Task requirements =>
Check each line of the data for "ainsi", and copy the ones that have it.

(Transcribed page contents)
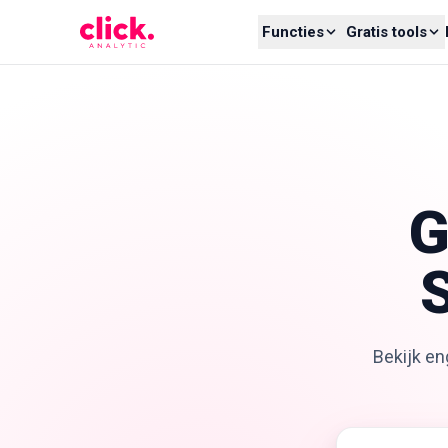
Skip to content
Functies
Gratis tools
G
S
Bekijk e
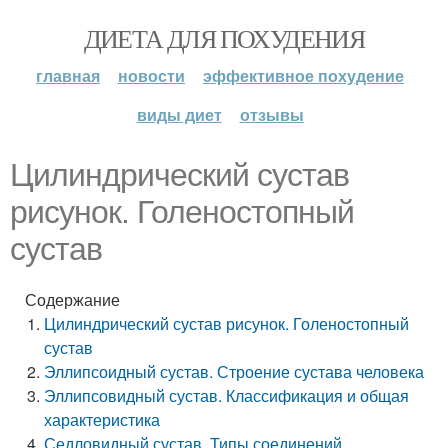
ДИЕТА ДЛЯ ПОХУДЕНИЯ
главная
новости
эффективное похудение
виды диет
отзывы
Цилиндрический сустав
рисунок. Голеностопный
сустав
Содержание
Цилиндрический сустав рисунок. Голеностопный
сустав
Эллипсоидный сустав. Строение сустава человека
Эллипсовидный сустав. Классификация и общая
характеристика
Седловидный сустав. Типы соединений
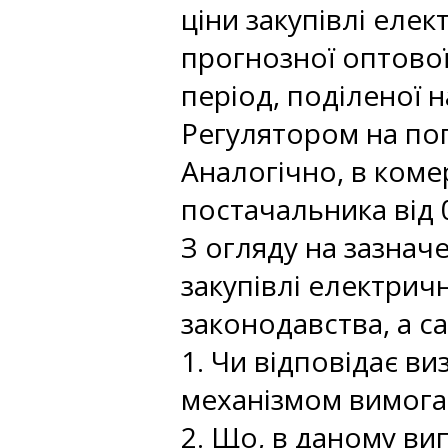
ціни закупівлі елек
прогнозної оптово
період, поділеної 
Регулятором на поп
Аналогічно, в коме
постачальника від 0
З огляду на зазнач
закупівлі електрич
законодавства, а с
1. Чи відповідає ви
механізмом вимогам
2. Що, в даному ви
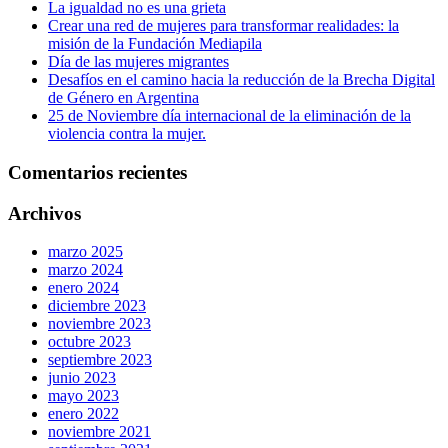
La igualdad no es una grieta
Crear una red de mujeres para transformar realidades: la
misión de la Fundación Mediapila
Día de las mujeres migrantes
Desafíos en el camino hacia la reducción de la Brecha Digital
de Género en Argentina
25 de Noviembre día internacional de la eliminación de la
violencia contra la mujer.
Comentarios recientes
Archivos
marzo 2025
marzo 2024
enero 2024
diciembre 2023
noviembre 2023
octubre 2023
septiembre 2023
junio 2023
mayo 2023
enero 2022
noviembre 2021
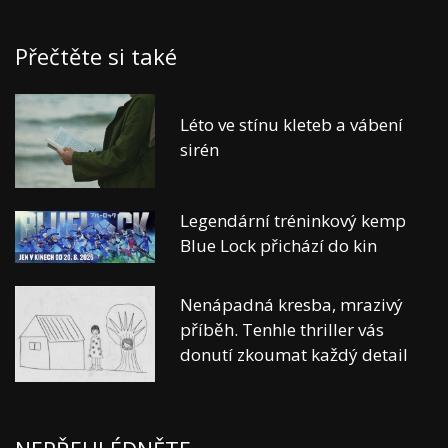
Přečtěte si také
Léto ve stínu kleteb a vábení
sirén
Legendární tréninkový kemp
Blue Lock přichází do kin
Nenápadná kresba, mrazivý
příběh. Tenhle thriller vás
donutí zkoumat každý detail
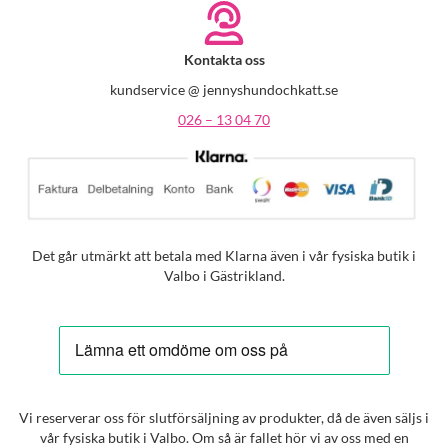
Kontakta oss
kundservice @ jennyshundochkatt.se
026 – 13 04 70
Det går utmärkt att betala med Klarna även i vår fysiska butik i
Valbo i Gästrikland.
Vi reserverar oss för slutförsäljning av produkter, då de även säljs i
vår fysiska butik i Valbo. Om så är fallet hör vi av oss med en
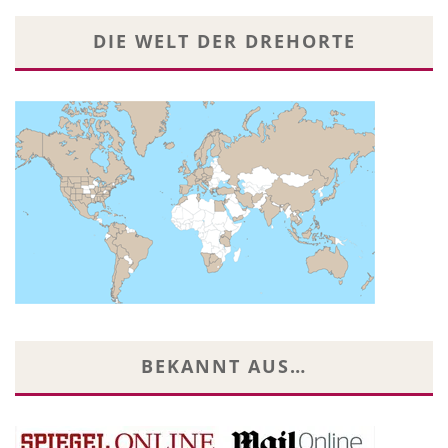
DIE WELT DER DREHORTE
BEKANNT AUS…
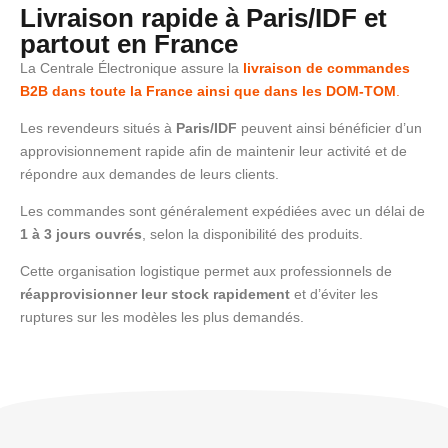
Livraison rapide à Paris/IDF et
partout en France
La Centrale Électronique assure la
livraison de commandes
B2B dans toute la France ainsi que dans les DOM-TOM
.
Les revendeurs situés à
Paris/IDF
peuvent ainsi bénéficier d’un
approvisionnement rapide afin de maintenir leur activité et de
répondre aux demandes de leurs clients.
Les commandes sont généralement expédiées avec un délai de
1 à 3 jours ouvrés
, selon la disponibilité des produits.
Cette organisation logistique permet aux professionnels de
réapprovisionner leur stock rapidement
et d’éviter les
ruptures sur les modèles les plus demandés.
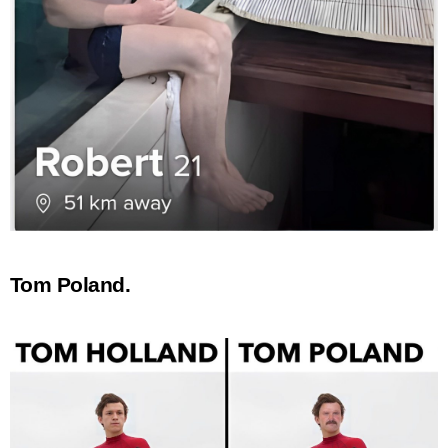
Tom Poland.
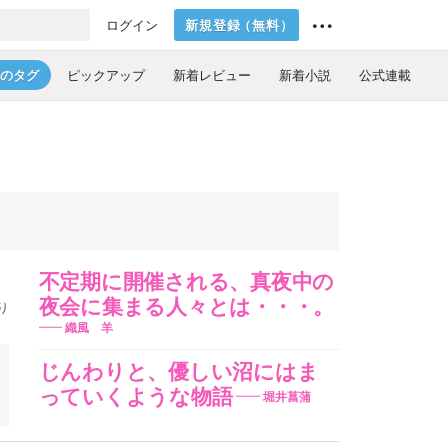
新規登録
（
無料
）
ログイン
のタグ
ピックアップ
新着レビュー
新着小説
公式連載
不定期に開催される、真夜中の
夜会に集まる人々とは・・・。
り
織風 羊
じんわりと、優しい沼にはま
っていくような物語
奇
堀井菖蒲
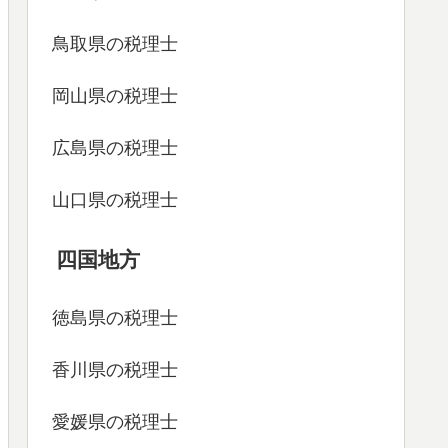
鳥取県の税理士
岡山県の税理士
広島県の税理士
山口県の税理士
四国地方
徳島県の税理士
香川県の税理士
愛媛県の税理士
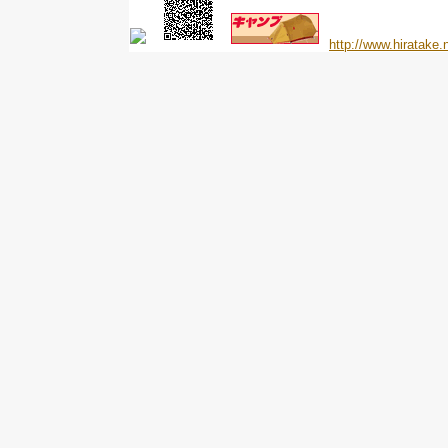
http://www.hiratake.n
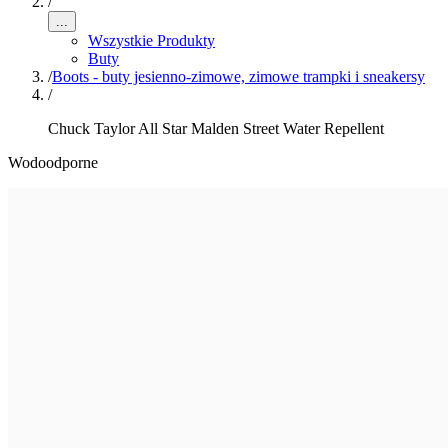
/
...
Wszystkie Produkty
Buty
/
Boots - buty jesienno-zimowe, zimowe trampki i sneakersy
/
Chuck Taylor All Star Malden Street Water Repellent
Wodoodporne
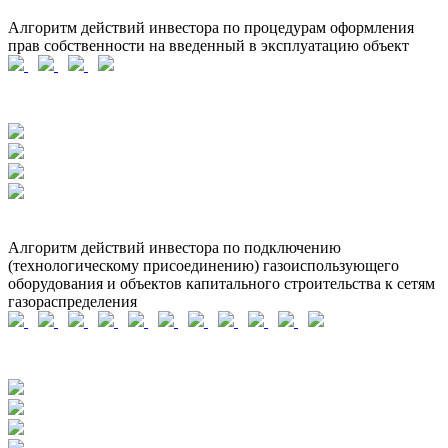
Алгоритм действий инвестора по процедурам оформления
прав собственности на введенный в эксплуатацию объект
Алгоритм действий инвестора по подключению
(технологическому присоединению) газоиспользующего
оборудования и объектов капитального строительства к сетям
газораспределения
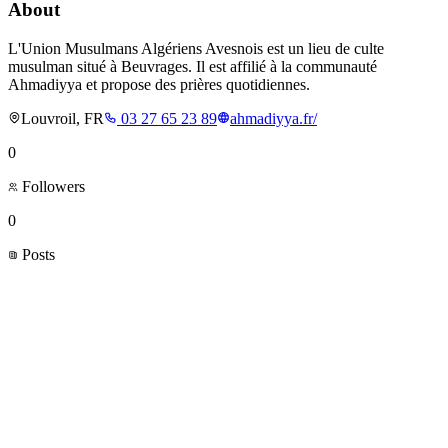
About
L'Union Musulmans Algériens Avesnois est un lieu de culte
musulman situé à Beuvrages. Il est affilié à la communauté
Ahmadiyya et propose des prières quotidiennes.
Louvroil, FR
03 27 65 23 89
ahmadiyya.fr/
0
Followers
0
Posts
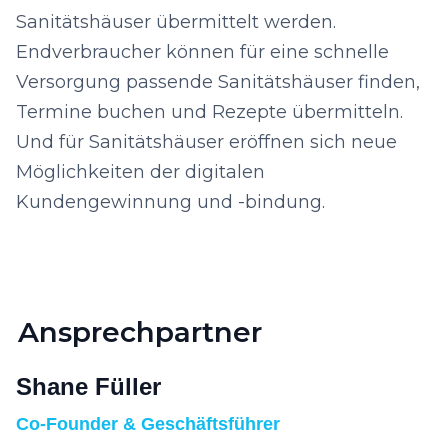
Sanitätshäuser übermittelt werden.
Endverbraucher können für eine schnelle
Versorgung passende Sanitätshäuser finden,
Termine buchen und Rezepte übermitteln.
Und für Sanitätshäuser eröffnen sich neue
Möglichkeiten der digitalen
Kundengewinnung und -bindung.
Ansprechpartner
Shane Füller
Co-Founder & Geschäftsführer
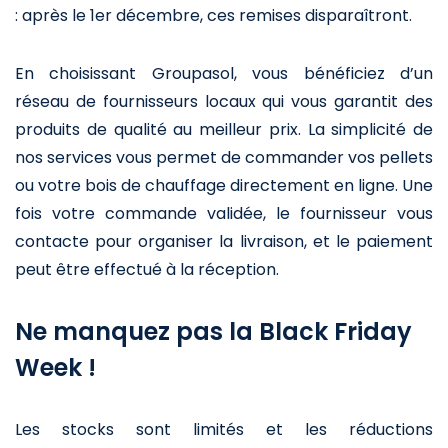
: après le 1er décembre, ces remises disparaîtront.
En choisissant Groupasol, vous bénéficiez d’un
réseau de fournisseurs locaux qui vous garantit des
produits de qualité au meilleur prix. La simplicité de
nos services vous permet de commander vos pellets
ou votre bois de chauffage directement en ligne. Une
fois votre commande validée, le fournisseur vous
contacte pour organiser la livraison, et le paiement
peut être effectué à la réception.
Ne manquez pas la Black Friday
Week !
Les stocks sont limités et les réductions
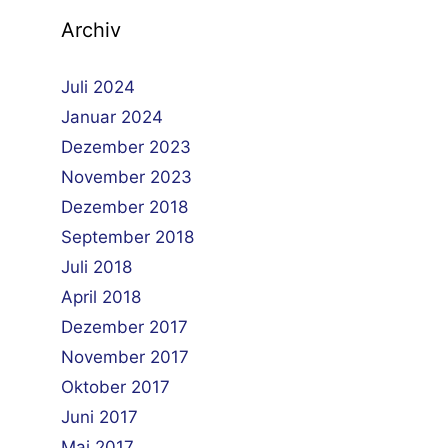
Archiv
Juli 2024
Januar 2024
Dezember 2023
November 2023
Dezember 2018
September 2018
Juli 2018
April 2018
Dezember 2017
November 2017
Oktober 2017
Juni 2017
Mai 2017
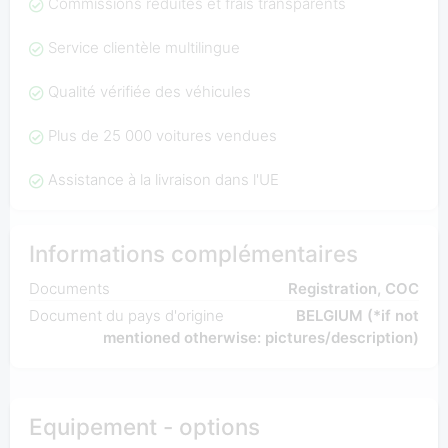
Commissions réduites et frais transparents
Service clientèle multilingue
Qualité vérifiée des véhicules
Plus de 25 000 voitures vendues
Assistance à la livraison dans l'UE
Informations complémentaires
Documents
Registration, COC
Document du pays d'origine
BELGIUM (*if not
mentioned otherwise: pictures/description)
Equipement - options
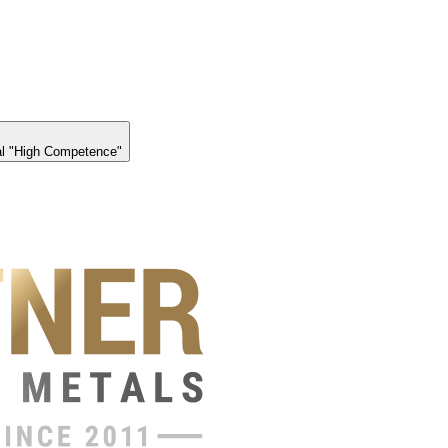
l "High Competence"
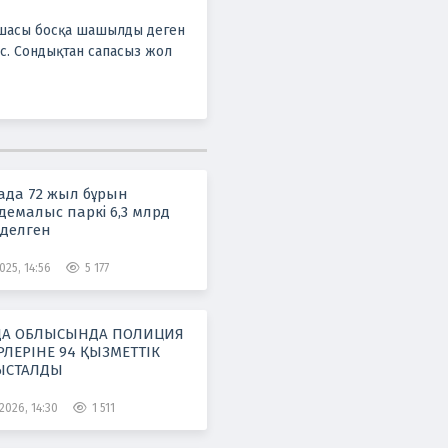
ақшасы босқа шашылды деген
ес. Сондықтан сапасыз жол
да 72 жыл бұрын
демалыс паркі 6,3 млрд
нделген
025, 14:56
5 177
А ОБЛЫСЫНДА ПОЛИЦИЯ
ЛЕРІНЕ 94 ҚЫЗМЕТТІК
БЫСТАЛДЫ
2026, 14:30
1 511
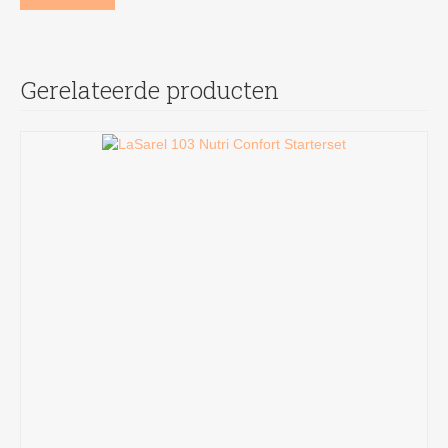
Gerelateerde producten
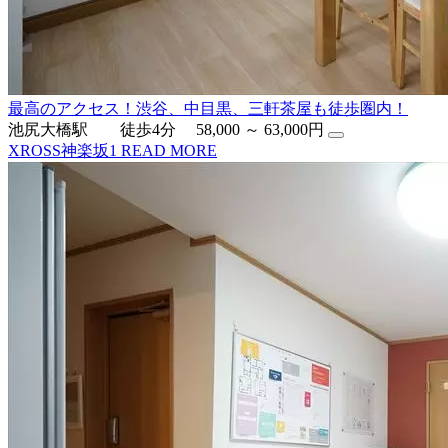
最高のアクセス！渋谷、中目黒、三軒茶屋も徒歩圏内！
池尻大橋駅 徒歩4分
58,000 ～ 63,000円
XROSS神楽坂1
READ MORE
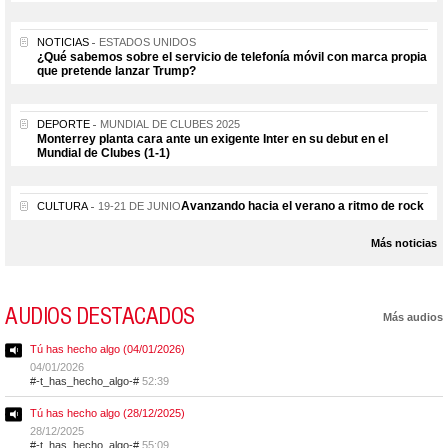
NOTICIAS
ESTADOS UNIDOS
¿Qué sabemos sobre el servicio de telefonía móvil con marca propia
que pretende lanzar Trump?
DEPORTE
MUNDIAL DE CLUBES 2025
Monterrey planta cara ante un exigente Inter en su debut en el
Mundial de Clubes (1-1)
Avanzando hacia el verano a ritmo de rock
CULTURA
19-21 DE JUNIO
Más noticias
AUDIOS DESTACADOS
Más audios
Tú has hecho algo (04/01/2026)
04/01/2026
#-t_has_hecho_algo-#
52:39
Tú has hecho algo (28/12/2025)
28/12/2025
#-t_has_hecho_algo-#
55:09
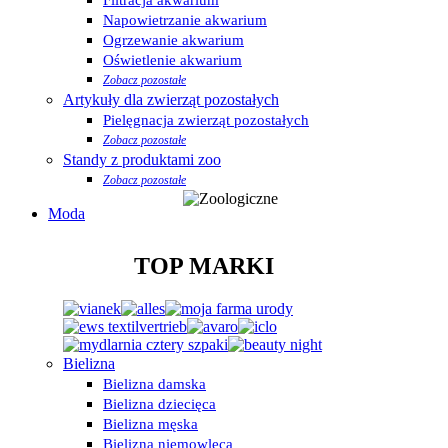
Napowietrzanie akwarium
Ogrzewanie akwarium
Oświetlenie akwarium
Zobacz pozostałe
Artykuły dla zwierząt pozostałych
Pielęgnacja zwierząt pozostałych
Zobacz pozostałe
Standy z produktami zoo
Zobacz pozostałe
Moda
TOP MARKI
Bielizna
Bielizna damska
Bielizna dziecięca
Bielizna męska
Bielizna niemowlęca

Answer =>
B2B dans toute la France ainsi que dans les DOM-TOM
peuvent ainsi bénéficier d’un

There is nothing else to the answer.